Consider the following example of a data retention policy with multiple exceptions added to it:
- Original policy. Keep a merger-related document for seven years.
- Exception 1. If the CEO signed it, keep it for 10 years.
- Exception 2. If the CEO and chief counsel both signed it, keep it for 15 years.
Organizations may have more easily managed these convoluted policies when dedicated records managers stored and preserved paper documents. However, these policies can overcomplicate automation rules in the digital era.
This challenge led organizations to take a big-bucket approach, which involves consolidating documents into larger groups with simple retention policies. Employees could more easily understand this approach than more convoluted techniques. A big-bucket approach could simplify policy automation, file documents into digital repositories and help employees understand what they should do next.
However, the growth of the collaboration tools market means content is everywhere, and relying on a central repository isn't feasible. Additionally, video content continues to spread as many employees record meetings.
To handle the growing amount of recorded meetings, information governance teams should ask questions like the following:
- How long should organizations keep meeting recordings?
- Should organizations let governance tools automatically delete recordings?
- Can people delete recordings when they want, or should organizations preserve them?
- What is the determining factor for these decisions? Is it the topic, participants or some other factor?
While these questions are difficult to answer, organizations must adopt or craft effective policies to manage recorded meeting data. However, organizations shouldn't base these policies on storage limitations because employees could use recorded content for training, watching meetings they missed or revisiting old meetings.
2. Use automation
Some employees may resist performing information governance duties, likely because they don't realize its importance. The average remote worker may not know what happens behind the scenes in collaboration tools and may assume IT teams can handle any issues. However, that assumption is often incorrect for tools deployed amid the pandemic.

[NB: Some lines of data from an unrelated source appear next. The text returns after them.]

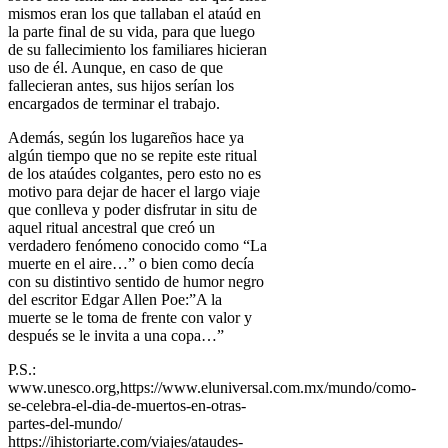
mismos eran los que tallaban el ataúd en
la parte final de su vida, para que luego
de su fallecimiento los familiares hicieran
uso de él. Aunque, en caso de que
fallecieran antes, sus hijos serían los
encargados de terminar el trabajo.
Además, según los lugareños hace ya
algún tiempo que no se repite este ritual
de los ataúdes colgantes, pero esto no es
motivo para dejar de hacer el largo viaje
que conlleva y poder disfrutar in situ de
aquel ritual ancestral que creó un
verdadero fenómeno conocido como “La
muerte en el aire…” o bien como decía
con su distintivo sentido de humor negro
del escritor Edgar Allen Poe:”A la
muerte se le toma de frente con valor y
después se le invita a una copa…”
P.S.:
www.unesco.org,https://www.eluniversal.com.mx/mundo/como-
se-celebra-el-dia-de-muertos-en-otras-
partes-del-mundo/
https://ihistoriarte.com/viajes/ataudes-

Information governance policy automation is key for organizations to maintain compliance. Many tools that organizations adopted amid the pandemic have APIs, which can enable automation. Data federation technology -- which lets users manage data from various sources in a central location -- can use a collaboration tool's API to reach in and pull content out.
This technology can manage content within a collaboration tool, as it can apply security controls and remove unwanted items. Organizations should be transparent and train employees on how to use data federation software.
3. Communicate the importance of information governance
Employees should know why information governance matters. They should understand how record preservation, risk prevention and search functionalities affect their organization's success. While information governance training can help, organizations must go a step further.
In addition to formal training, technology leaders should regularly update employees on information governance. Ideally, these details should integrate into the normal flow of discussion. If a team gives a briefing on a new project or system, they should mention its information governance aspects.
Because most organizations' IT infrastructures changed amid the pandemic, information governance professionals should use this time to explain changes that systems require to maintain compliance. When employees understand why information governance matters, they're more likely to take it seriously.
The future of information governance
Amid the pandemic, information governance professionals should focus on adjusting to the needs of the hybrid work environment and less on reducing risk. As organizations embrace hybrid work models, they must deploy new tools and strategies -- like collaboration tools, which can help reduce risk.
Information governance can help organizations successfully manage data across multiple systems. Adaptability and resilience are the keys to success in uncertain times.